Contingency Tables¶

Function/Class Documentation¶

Module containing contingency table classes and related metrics

Contingency tables are widely used in analysis of categorical data. The simplest, and most common, is binary event analysis, where two categories are given (event/non-event). This can be generalized to N categories that constitute different types of event.

ContingencyNxN and Contingency2x2 classes are currently provided. Each class can be constructed with the numbers of true positives, false positives, false negatives, and true negatives. The Contingency2x2 class can also be constructed using the fromBoolean class method by providing arrays of True/False.

Author: Steve Morley Institution: Los Alamos National Laboratory

class verify.categorical.Contingency2x2(input_array, attrs=None, dtype=None)¶

Class to work with 2x2 contingency tables for forecast verification

The table is defined following the standard presentation in works such as Wilks [2006], where the columns are observations and the rows are predictions. For a binary forecast, this gives a table

		Observed
		Y	N
Predicted	Y	True Positive	False Positive
Predicted	N	False Negative	True Negative

Note that in many machine learning applications this table is called a ``confusion matrix’’ and the columns and rows are often transposed.

Wilks, D.S. (2006), Statistical Methods in the Atmospheric Sciences, 2nd Ed. Academic Press, Elsevier, Burlington, MA.

Examples

Duplicating the Finley[1884] tornado forecasts [Wilks, 2006, pp267-268]

>>> import verify
>>> tt = verify.Contingency2x2([[28,72],[23,2680]])
>>> tt.sum()
2803
>>> tt.threat()
0.22764227642276422
>>> tt.heidke()
0.35532486145845693
>>> tt.peirce()
0.52285681714546284

FAR(ci=None)¶

False Alarm Ratio, the fraction of incorrect “yes” forecasts

Parameters:: ci (NoneType, str, boolean) – confidence interval (options None, ‘bootstrap’, True (for ‘Wald’), or ‘AC’) (default=None)
Returns:: far – The false alarm ratio of the contingency table data This is also added to the attrs attribute of the table object
Return type:: float

MatthewsCC(ci=None)¶

Matthews Correlation Coefficient

Examples

>>> event_series = [ True,  True,  True, False]
>>> pred_series  = [ True, False,  True,  True]
>>> ct = verify.Contingency2x2.fromBoolean(pred_series, event_series)
>>> ct.MatthewsCC()
-0.333...

PC(ci=None)¶

Returns the Proportion Correct (PC) for the 2x2 contingency table

Parameters:: ci (NoneType, str, boolean) – confidence interval (options None, ‘bootstrap’, True (for ‘Wald’), or ‘AC’) (default=None)
Returns:: pc – Returns and updates ‘PC’ attribute
Return type:: float

POD(ci=None)¶

Calculate the Probability of Detection, a.k.a. hit rate (ratio of correct forecasts to number of event occurrences)
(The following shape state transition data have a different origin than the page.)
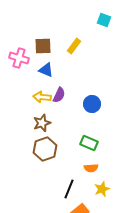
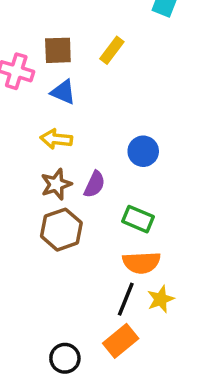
purple semicircle: (59, 95) -> (94, 184), moved
orange semicircle: (91, 168) -> (141, 263), size x1.5
black line: (69, 189) -> (126, 299), moved

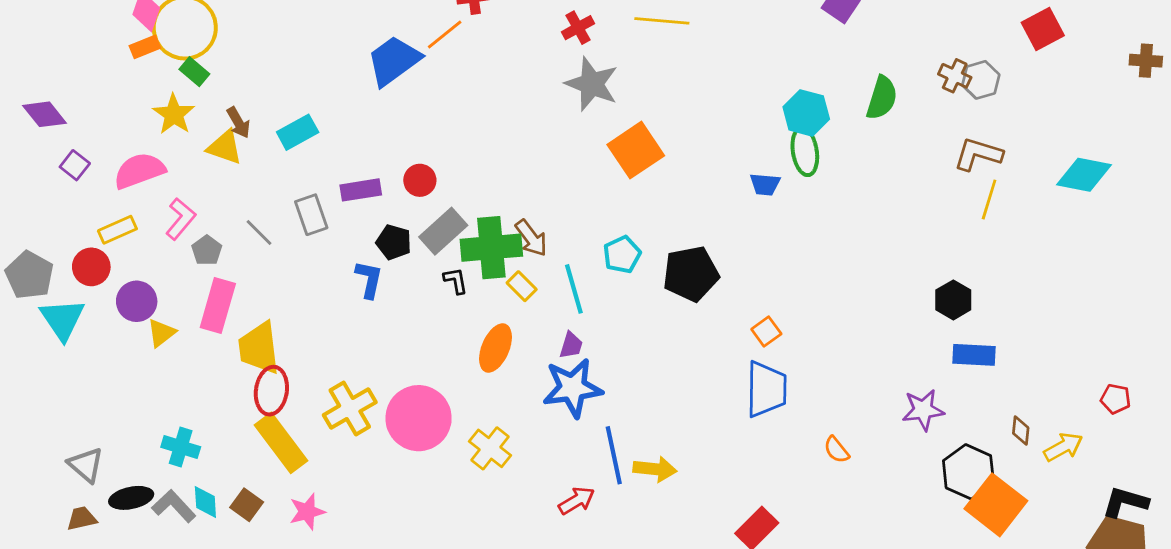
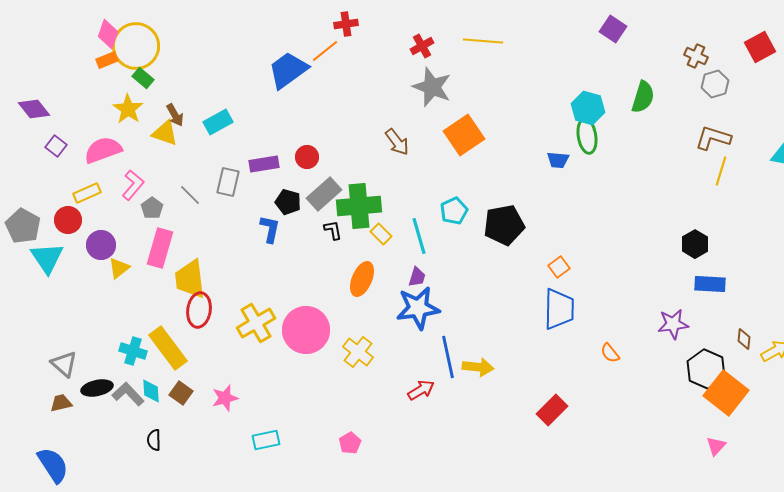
brown cross: (955, 76) -> (696, 56), moved
gray rectangle: (311, 215) -> (228, 182), turned 32
brown arrow: (531, 238) -> (397, 142), moved
yellow rectangle: (281, 443) -> (168, 348), moved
Parameters:: ci (NoneType, str, boolean) – confidence interval (options None, ‘bootstrap’, True (for ‘Wald’), or ‘AC’) (default=None)
Returns:: hitrate – The hit rate of the contingency table data This is also added to the attrs attribute of the table object
Return type:: float

POFD(ci=None)¶

Calculate the Probability of False Detection (POFD), a.k.a. False Alarm Rate

Parameters:: ci (NoneType, str, boolean) – confidence interval (options None, ‘bootstrap’, True (for ‘Wald’), or ‘AC’) (default=None)
Returns:: pofd – The probability of false detection of the contingency table data This is also added to the attrs attribute of the table object
Return type:: float

bias(ci=None)¶

The frequency bias of the forecast calculated as the ratio of yes forecasts to number of yes events

Returns:: bias – The bias of the contingency table data This is also added to the attrs attribute of the table object
Return type:: float

Notes

An unbiased forecast will have bias=1, showing that the number of forecasts is the same as the number of events. Bias>1 means that more events were forecast than observed (overforecast).

equitableThreat(ci=None)¶

Calculate the Equitable Threat Score (a.k.a. Gilbert Skill Score)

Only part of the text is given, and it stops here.